As raposas surgem como as grandes consumidoras de iscos envenenados, mas muitos outros animais, incluindo roedores, lagartos e cobras, lobos, ursos, abutres e grandes águias são vítimas de envenenamento ilegal em Espanha e Portugal.
No estudo, publicado este mês na revista científica Biological Conservation, colaboraram investigadores da Universidade Autónoma de Madrid (UAM), do Instituto Mixto de Investigación en Biodiversidad e do Instituto de Investigación en Recursos Cinegéticos, em parceria com a associação Palombar – Conservação da Natureza e do Património Rural e com o Parque Nacional de Monfragüe, uma área protegida em Espanha.
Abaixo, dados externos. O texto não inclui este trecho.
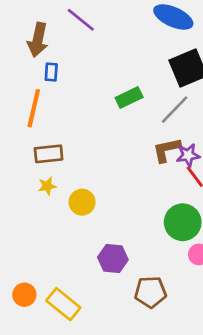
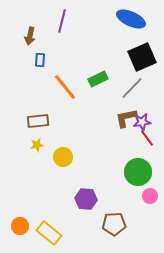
purple line: (81, 20) -> (62, 21), turned 65
brown arrow: (38, 40) -> (30, 36), size x0.7
orange line: (34, 108) -> (65, 87), moved, turned -52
Não é tarefa fácil identificar todas as espécies selvagens afectadas pelos envenenamentos ilegais, um problema que atinge os dois países da Península Ibérica. Os animais mortos ficam muitas vezes por encontrar, escondidos no campo ou nos seus abrigos.
E por isso, para chegar aos resultados, a equipa de investigadores começou por realizar experiências de campo um grande escala, com a colocação e análise de 590 iscos simulados distribuídos pelos principais sistemas da Península Ibérica, em 25 áreas diferentes vigiadas por câmaras de foto-armadilhagem, incluindo o Nordeste de Portugal.
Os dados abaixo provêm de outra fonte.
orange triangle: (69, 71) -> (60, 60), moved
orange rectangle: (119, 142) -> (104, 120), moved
A utilização de iscos envenenados – restos de carne e de outros alimentos ou cadáveres de animais impregnados com produtos tóxicos – é um dos métodos principais da perseguição ilegal a espécies selvagens. Muitas vezes, quem comete este crime quer atingir animais encarados “como ameaças aos interesses humanos, em resultado de conflitos de conservação tais como a predação de gado, estragos em culturas ou concorrência pela fauna cinegética”, nota a UAM, numa nota publicada sobre o novo estudo.
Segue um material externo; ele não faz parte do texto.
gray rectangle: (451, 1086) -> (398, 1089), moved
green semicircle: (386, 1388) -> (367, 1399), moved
Outra das motivações é o uso de partes desses animais para o tráfico ilegal, o que acontece por exemplo com o marfim ou partes de abutres noutros países.
Mais espécies de aves
Os dados obtidos foram ainda analisados com recurso a técnicas estatísticas baseadas em cripto-análise, de forma a estimar, a partir da biodiversidade observada a consumir os iscos, qual terá sido toda a biodiversidade afectada.
Os registos obtidos no campo totalizaram 3.095 animais de 39 espécies diferentes observados a consumir os iscos simulados, incluindo 22 espécies de aves, 15 de mamíferos e duas espécies de répteis.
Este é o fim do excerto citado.